Converting an image to the required rank is turning out to be more complicated than I expected.

The data structure in iOS that supports this ranked structure somewhat like numpy is MLMultiArray and to convert the image data to MLMultiArray involves using pointers that I am not familiar with.

Even if I somehow managed to convert the image to MLMultiArray the ONNX API expects an NSMutableData. Absolutely no idea how to convert the MLMultiArray to NSMutableData and SO or the general web is of no help.

So I tried the onnx model that had pre and post processing already included and included the input and output names as per the Netron visualization.

However I get this message at the load model line

        let ortSession = try ORTSession(env: ortEnv, modelPath: modelPath, sessionOptions: nil)
/Users/pbanavara/Library/Developer/CoreSimulator/Devices/955A6321-4431-448B-9405-3B46B1EC4440/data/Containers/Bundle/Application/D9B01188-77C5-4DD4-8346-F015E1DF83C4/onnx.app/yolov8n-pose-pre.onnx failed:Fatal error: com.microsoft.extensions:DecodeImage(-1) is not a registered function/op" UserInfo={NSLocalizedDescription=Load model from

EDIT: I installed the onnxruntime-extensions-c pod and built the pre-post-process onnx file as per this link

Still same error.

Greatly appreciate any help in resolving this.

edgchen1 commented 8 months ago

To use onnxruntime-extensions-c, you'll need to register its custom ops with the session options object. Here's an example: https://github.com/microsoft/onnxruntime-extensions/blob/62bbcb59a22fdf45b40d45d3245224684c6a8cba/test/ios/OrtExtensionsUsage/OrtClient/OrtSwiftClient.swift#L16-L24

As for going from MLMultiArray to NSMutableData, you can get a void* from MLMultiArray and pass it to one of the NSMutableData initializers. E.g.: From MLMultiArray: https://developer.apple.com/documentation/coreml/mlmultiarray/3929555-getmutablebyteswithhandler?language=objc

To NSMutableData: https://developer.apple.com/documentation/foundation/nsdata/1547231-datawithbytes?language=objc

pbanavara commented 8 months ago

@edgchen1 Thank you. Registering the custom ops works. Appreciate the help.

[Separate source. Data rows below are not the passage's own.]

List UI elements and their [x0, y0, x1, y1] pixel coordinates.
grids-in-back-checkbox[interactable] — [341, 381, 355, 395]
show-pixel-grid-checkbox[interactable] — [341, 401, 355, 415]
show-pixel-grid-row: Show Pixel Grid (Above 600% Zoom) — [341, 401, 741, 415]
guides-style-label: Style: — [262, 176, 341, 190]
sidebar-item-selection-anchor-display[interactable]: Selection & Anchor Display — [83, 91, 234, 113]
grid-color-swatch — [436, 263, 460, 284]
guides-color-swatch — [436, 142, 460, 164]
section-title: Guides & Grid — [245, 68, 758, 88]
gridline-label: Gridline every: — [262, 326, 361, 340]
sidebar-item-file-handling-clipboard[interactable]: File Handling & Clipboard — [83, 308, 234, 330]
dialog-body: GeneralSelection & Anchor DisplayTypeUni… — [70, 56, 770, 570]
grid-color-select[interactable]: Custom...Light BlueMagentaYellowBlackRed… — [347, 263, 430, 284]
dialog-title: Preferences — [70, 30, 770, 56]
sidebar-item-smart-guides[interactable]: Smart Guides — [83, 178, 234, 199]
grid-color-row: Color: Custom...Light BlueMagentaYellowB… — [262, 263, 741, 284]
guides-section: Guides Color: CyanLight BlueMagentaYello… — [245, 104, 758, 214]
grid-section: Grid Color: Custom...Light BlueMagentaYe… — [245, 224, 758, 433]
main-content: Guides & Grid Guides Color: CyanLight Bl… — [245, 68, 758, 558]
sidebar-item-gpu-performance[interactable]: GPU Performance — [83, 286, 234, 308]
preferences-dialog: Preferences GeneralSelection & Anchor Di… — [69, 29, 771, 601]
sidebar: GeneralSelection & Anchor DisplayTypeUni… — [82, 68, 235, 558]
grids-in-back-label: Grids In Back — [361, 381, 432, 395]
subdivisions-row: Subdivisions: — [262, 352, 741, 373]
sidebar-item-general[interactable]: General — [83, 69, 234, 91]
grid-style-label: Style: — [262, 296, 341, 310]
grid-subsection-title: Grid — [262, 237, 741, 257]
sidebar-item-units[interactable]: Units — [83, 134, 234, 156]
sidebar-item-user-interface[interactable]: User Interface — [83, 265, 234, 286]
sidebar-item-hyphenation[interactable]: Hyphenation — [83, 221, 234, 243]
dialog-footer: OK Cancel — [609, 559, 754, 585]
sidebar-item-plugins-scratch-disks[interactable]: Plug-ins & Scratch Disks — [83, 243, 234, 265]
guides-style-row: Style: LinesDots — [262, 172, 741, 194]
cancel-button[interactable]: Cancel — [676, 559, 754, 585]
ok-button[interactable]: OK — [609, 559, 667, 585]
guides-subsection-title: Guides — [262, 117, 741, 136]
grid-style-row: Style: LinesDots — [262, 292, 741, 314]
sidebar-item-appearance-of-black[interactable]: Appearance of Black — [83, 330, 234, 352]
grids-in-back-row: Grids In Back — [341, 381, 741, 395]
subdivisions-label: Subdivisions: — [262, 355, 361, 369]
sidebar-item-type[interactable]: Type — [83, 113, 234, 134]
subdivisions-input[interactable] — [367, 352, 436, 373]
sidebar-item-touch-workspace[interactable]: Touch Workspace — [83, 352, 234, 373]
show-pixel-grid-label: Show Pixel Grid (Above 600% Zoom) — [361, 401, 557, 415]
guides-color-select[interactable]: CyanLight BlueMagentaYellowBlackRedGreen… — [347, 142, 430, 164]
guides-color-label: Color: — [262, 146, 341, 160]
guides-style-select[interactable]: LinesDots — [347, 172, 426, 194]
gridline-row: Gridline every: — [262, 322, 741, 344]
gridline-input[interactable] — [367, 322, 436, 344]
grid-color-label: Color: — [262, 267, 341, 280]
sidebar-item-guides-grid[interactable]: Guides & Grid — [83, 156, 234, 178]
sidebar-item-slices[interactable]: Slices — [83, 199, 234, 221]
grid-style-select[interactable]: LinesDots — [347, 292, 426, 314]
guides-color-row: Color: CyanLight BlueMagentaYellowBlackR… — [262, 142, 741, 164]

pbanavara commented 8 months ago

Another questions if someone can help out or give some pointers. I have used the preandpostprocessing pose model as per this link

I have fed the raw image to this model as per the above Swift code. The raw image size is Optional(4284.0) Optional(5712.0)

The Output tensor data as an array gives this

[0, 53, 17, 69, 81, 117, 93, 69, 224, 188, 38, 69, 76, 188, 87, 69, 118, 114, 90, 63, 0, 0, 0, 0, 163, 142, 188, 68, 167, 106, 45, 69, 18, 103, 50, 63, 176, 93, 202, 68, 105, 65, 38, 69, 196, 0, 9, 63, 30, 106, 179, 68, 137, 126, 41, 69, 108, 43, 7, 63, 162, 97, 231, 68, 90, 176, 20, 69, 8, 101, 121, 62, 41, 41, 168, 68, 42, 235, 26, 69, 248, 202, 195, 61, 106, 69, 16, 69, 117, 230, 4, 69, 64, 66, 64, 63, 164, 62, 171, 68, 26, 119, 24, 69, 82, 242, 82, 63, 96, 103, 79, 69, 140, 161, 16, 69, 4, 173, 65, 63, 201, 24, 185, 68, 17, 166, 40, 69, 88, 134, 105, 63, 47, 8, 78, 69, 100, 6, 67, 69, 224, 85, 76, 63, 69, 163, 182, 68, 223, 123, 66, 69, 244, 2, 101, 63, 141, 115, 31, 69, 139, 233, 49, 69, 8, 151, 126, 63, 218, 239, 234, 68, 122, 138, 61, 69, 158, 24, 127, 63, 253, 94, 44, 69, 70, 94, 78, 69, 220, 84, 126, 63, 19, 156, 176, 68, 57, 253, 117, 69, 231, 41, 127, 63, 79, 33, 62, 69, 48, 148, 99, 69, 223, 0, 124, 63, 101, 110, 192, 68, 164, 212, 145, 69, 132, 44, 125, 63]

Based on this line in yolov8_pose_e2e.py

 (box, score, _, keypoints) = np.split(result, (4, 5, 6))

The first 4 indices are that of the bounding box, index 5 score, index 6 - class and indices 6:end are keypoints

The shape of the output tensor is (1, 57) => 51 entries for the keypoints, (x, y, confidence) 4 entreies for bounding box, one for score and one for class, which is perfect

However the length of the data array above is 228 228 - 6 = 222 Don't know how to interpret this 222 length. It should be 51 for the 17 keypoints. Can someone please explain ?

Next am not sure if these are scaled values because if I just plot these points on the image, the points are way off. Like the first 4 points for the bbox.

github-actions[bot] commented 7 months ago

This issue has been automatically marked as stale due to inactivity and will be closed in 30 days if no further activity occurs. If further support is needed, please provide an update and/or more details.